**TRY IT**
If a line in the records below contains "panels", copy that line.

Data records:

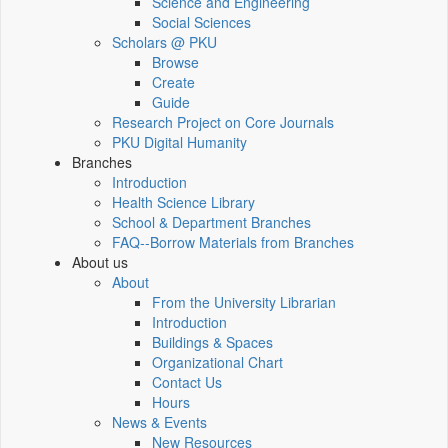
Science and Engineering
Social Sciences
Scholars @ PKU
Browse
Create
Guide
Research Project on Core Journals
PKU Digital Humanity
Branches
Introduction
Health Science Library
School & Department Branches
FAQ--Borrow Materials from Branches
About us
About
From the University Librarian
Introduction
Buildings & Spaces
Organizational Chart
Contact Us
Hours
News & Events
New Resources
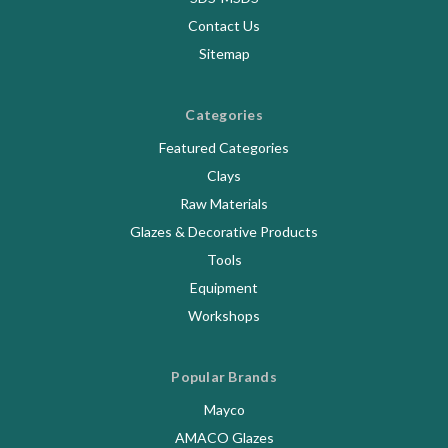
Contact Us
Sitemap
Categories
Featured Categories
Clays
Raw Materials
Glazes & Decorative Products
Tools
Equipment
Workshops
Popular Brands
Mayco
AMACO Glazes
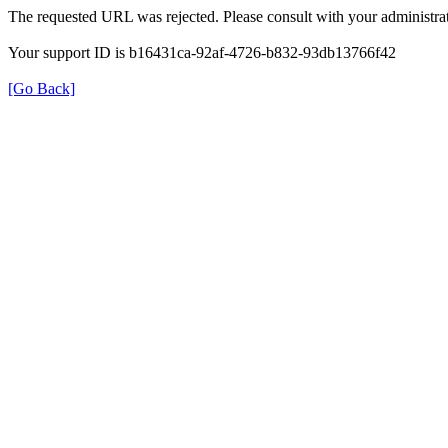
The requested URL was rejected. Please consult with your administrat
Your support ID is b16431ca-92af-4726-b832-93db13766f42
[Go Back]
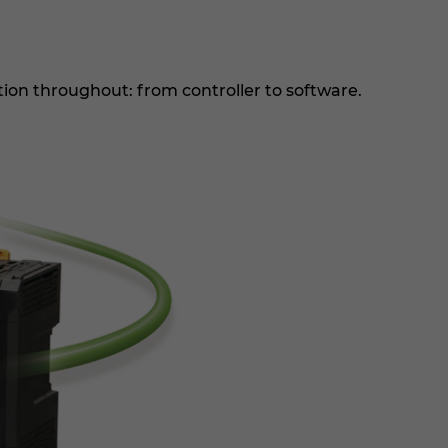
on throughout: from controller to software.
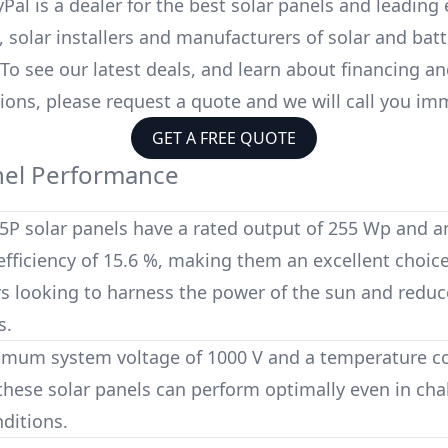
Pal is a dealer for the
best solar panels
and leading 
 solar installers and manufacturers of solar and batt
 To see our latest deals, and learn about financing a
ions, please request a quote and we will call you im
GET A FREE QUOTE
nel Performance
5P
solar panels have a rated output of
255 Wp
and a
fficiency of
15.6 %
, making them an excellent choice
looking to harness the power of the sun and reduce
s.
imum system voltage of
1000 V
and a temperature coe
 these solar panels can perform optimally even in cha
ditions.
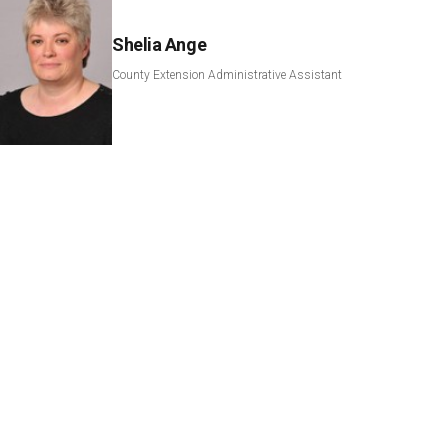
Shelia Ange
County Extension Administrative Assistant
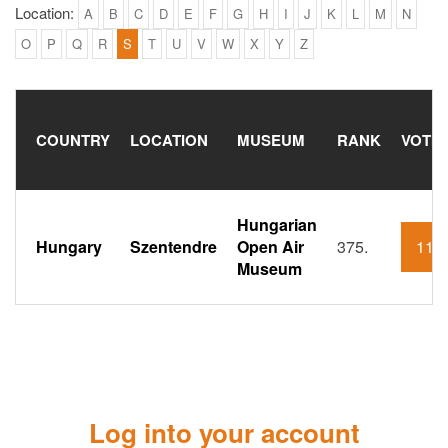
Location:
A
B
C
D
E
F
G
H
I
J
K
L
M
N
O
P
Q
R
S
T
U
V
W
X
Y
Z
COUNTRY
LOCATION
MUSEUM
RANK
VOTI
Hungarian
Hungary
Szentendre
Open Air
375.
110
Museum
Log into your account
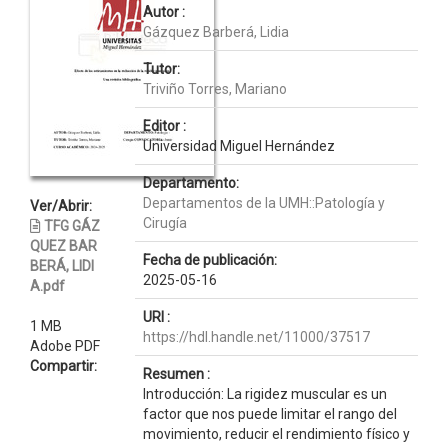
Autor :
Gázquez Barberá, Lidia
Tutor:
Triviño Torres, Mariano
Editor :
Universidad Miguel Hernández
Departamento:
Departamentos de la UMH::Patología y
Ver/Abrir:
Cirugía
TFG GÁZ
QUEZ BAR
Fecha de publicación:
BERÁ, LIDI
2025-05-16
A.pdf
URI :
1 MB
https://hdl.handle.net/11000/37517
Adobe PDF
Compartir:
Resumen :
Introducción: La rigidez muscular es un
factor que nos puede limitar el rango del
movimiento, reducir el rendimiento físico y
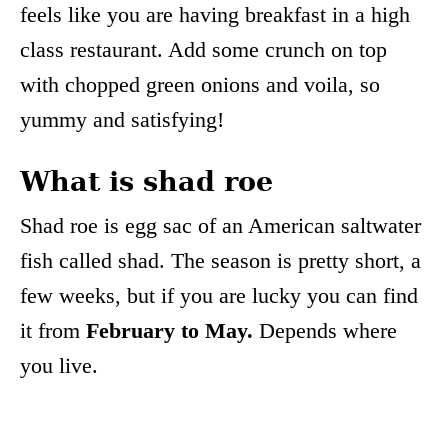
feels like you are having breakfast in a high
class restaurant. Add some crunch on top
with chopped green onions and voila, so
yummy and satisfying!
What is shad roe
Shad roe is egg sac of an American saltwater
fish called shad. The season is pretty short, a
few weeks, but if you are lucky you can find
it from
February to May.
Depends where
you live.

**ANSWER TO THE PROBLEM**
best solar panels
solar panels have a rated output of
 these solar panels can perform optimally even in cha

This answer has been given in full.